Audiovisual Assessment After Dural Puncture During Epidural Placement in Obstetric Patients

The study involves assessment of hearing and visual complications along with headache after accidental dural puncture in patients receiving epidurals. Hearing loss will be assessed by clinical examination and audiometry testing, while visual complications will be assessed by clinical examination. The patients will receive standard treatment for headache in the form of drugs and if required an epidural blood patch ( injecting patient's blood in the epidural space). The course of these complications and response to treatment will be investigated over a period of time.

Audiometry results from patients with dural puncture will be compared to those of patients who also had epidurals, but without a dural puncture.

The investigators hypothesize that audiovisual complications occur more frequently in patients having accidental dural puncture with epidural needle and that the symptoms resolve with the administration of epidural blood patch.

Study Overview

• Status: Completed
• Conditions: Hearing Loss
• Intervention / Treatment: Procedure: Audiometry

Detailed Description

Although many studies have reported auditory complications after spinal, none have been done in obstetric patients with accidental dural puncture with epidural needle.

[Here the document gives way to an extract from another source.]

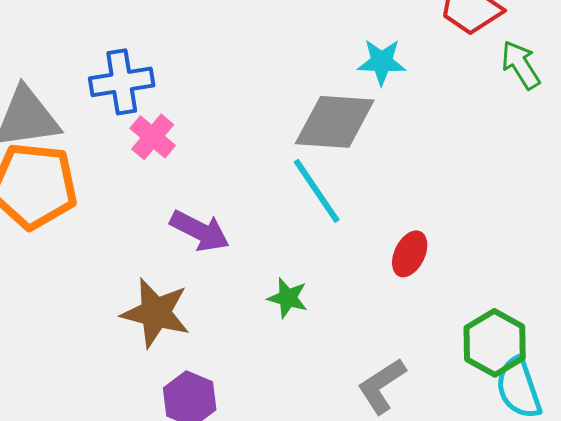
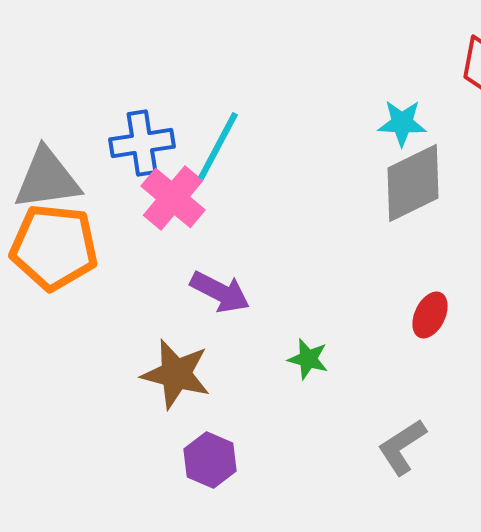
gray diamond: (335, 122) -> (413, 183), moved, turned -30
pink cross: (153, 137) -> (173, 198), size x1.4
cyan line: (317, 191) -> (218, 146), moved, turned 62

Long term follow up of these complications has been unknown. The incidence of both auditory and visual complications is likely to be high in patients getting accidental dural puncture with 17G Touhy epidural needle as compared to small gauge spinal needles. Several case reports have been reported with such temporary and permanent hearing and visual loss. A prospective study to understand these complications is required. The study will provide us with the true incidence of audiovisual complications of dural puncture with an epidural needle. Early intervention in cases of dural puncture may alleviate or halt symptoms.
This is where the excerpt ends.